The problem: Would you filter these records and copy every line that has the word "Monolith"?

Record set:
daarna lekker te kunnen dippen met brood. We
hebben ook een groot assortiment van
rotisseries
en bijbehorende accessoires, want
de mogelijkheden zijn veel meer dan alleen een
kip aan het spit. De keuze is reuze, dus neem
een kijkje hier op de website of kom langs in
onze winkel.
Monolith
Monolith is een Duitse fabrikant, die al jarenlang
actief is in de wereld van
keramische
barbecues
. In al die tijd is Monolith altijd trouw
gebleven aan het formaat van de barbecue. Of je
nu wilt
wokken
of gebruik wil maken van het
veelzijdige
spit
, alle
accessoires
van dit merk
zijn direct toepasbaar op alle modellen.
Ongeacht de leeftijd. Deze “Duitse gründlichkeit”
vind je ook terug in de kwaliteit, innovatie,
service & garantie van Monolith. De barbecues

Task result:
Monolith
Monolith is een Duitse fabrikant, die al jarenlang
. In al die tijd is Monolith altijd trouw
service & garantie van Monolith. De barbecues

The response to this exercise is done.